Ainsi put-on voir, en 1960, en mars ou avril si j'ai bonne mémoire (et il faut en avoir pour se souvenir de ce fait), sur le Trocadéro, un moustachu sollicitant des signatures : à ma connaissance, la seule manifestation publique de Georges Brassens (accompagné à l'époque d'une artiste célèbre - mais qui ne l'est pas demeurée longtemps - Mick Michel) contre la peine de mort (bien sûr, si l'on excepte Le Gorille). Rien n'y fit, et il est vrai que les States n'aiment guère recevoir de leçons, s'ils en donnent aux autres. L'homme transfiguré qui avait dédié l'ouvrage dont on va lire un extrait "à la mémoire de la douce Hallie, ma mère, qui avait banni de ses rêves la mort et le désespoir", l'homme qui avait ardemment souhaité, dans sa prime jeunesse, aller se battre "contre la Luftwaffe d'Adolf", cet homme "exceptionnellement doué", comme on a pu l'écrire sans exagération, fut exécuté le 2 mai 1960. L'extrait qui suit est emprunté à la 3e partie (intitulée "Damnant quod non intelligunt"), chapitre 3, de l'ouvrage Cellule 2455 Couloir de la mort, publié en 1954 aux Presses de la Cité (317 pages).

 

 

Le 28 juin 1948, date à laquelle j'avais été condamné à mort, tomba un vendredi. Aucun tonnerre n'éclata dans des cieux noirs et tourmentés. Ni rafale de vent, ni pluie torrentielle. Comme toile de fond, pas de musique sombre, devenant graduellement plus forte pour s'arrêter dans un final fracassant. Au contraire, c'était un jour tiède et langoureux de début d'été et, par la fenêtre ouverte de la salle d'audience, je pouvais apercevoir, sur les montagnes brumeuses, dans le lointain, une tache de ciel bleu. Les bruits familiers venaient de la ville, huit étages plus bas, d'où, dûment gardé, j'avais été amené dans la salle quelques minutes trop tôt. En attendant l'arrivée du juge, Al Matthews et moi passâmes le temps en discutant et en fumant, parlant de tout et de rien. Notre attitude n'était pas celle de vaincus. Lorsque le juge Fricke, un petit homme âgé de près de soixante-dix ans, avec une voix étonnamment profonde et des lunettes cerclées d'or sur le bout de son nez, entra et s'assit sur le banc, nous écrasâmes nos cigarettes dans le cendrier et cessâmes de parler. D'une voix ennuyée, l'huissier déclara la séance ouverte. Je me levai et repris ma place à la table des avocats. Je parcourus mes notes pour m'assurer qu'elles étaient en ordre.

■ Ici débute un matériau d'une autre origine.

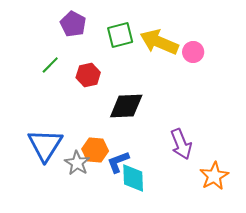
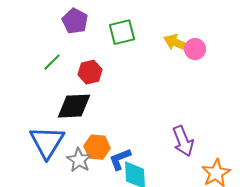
yellow arrow: (159, 42) -> (177, 43), moved, size x0.7
black diamond: (126, 106) -> (74, 106), moved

On appela le cas des "citoyens de l'État de Californie contre Caryl Chessman". La cour se déclara prête à écouter mes raisons pour une demande de révision du procès. Ma demande fut aussitôt rejetée. Y avait-il une cause légale pour casser le jugement ? Après m'avoir écouté, le juge déclara que non. Cela transformait la question traditionnelle en un morceau de rhétorique fort intéressant. Puis, comme si c'était la chose la plus simple du monde, je m'entendis condamner à mort. Même à deux reprises, car le jury avait prononcé la peine de mort pour deux cas. J'entendis comme dans un rêve les phrases prononcées sur un ton monotone et indifférent :

 

Le jury ayant rendu son verdict, vous déclarant coupable du crime d'enlèvement dans le but de voler, et vous infligeant la peine de mort en application du jugement et de la sentence de ce tribunal pour le délit, vous, le dénommé Caryl Chessman, serez remis par le shérif de Los Angeles (État de Californie) au directeur de la prison d'État de Californie à San Quentin pour être, par ses soins, exécuté et mis à mort par administration de gaz selon les règles établies par la juridiction de l'État de Californie. Le shérif a consigne de vous remettre, vous, le dénommé Caryl Chessman, au sus-nommé Directeur de la prison d'État de San Quentin dans un délai de dix jours à compter d'aujourd'hui, pour être gardé par le précité directeur en attendant l'issue de votre procédure d'appel.

Le présent jugement étant confirmé, d'appliquer la sentence de ce tribunal, le jour et l'heure devant être fixés par ordre de ce tribunal à la prison d'État, date à laquelle le directeur devra exécuter le dénommé Caryl Chessman par administration de gaz mortel.

Au même moment, j'entendis le juge Fricke me condamner à quinze peines de prison différentes, en spécifiant que ces peines, excepté la peine de mort et celle d'emprisonnement à vie, soient purgées consécutivement et que la première ne commençât qu'à la date où j'aurais terminé toutes les peines auxquelles j'avais été condamné précédemment (En 2009 !).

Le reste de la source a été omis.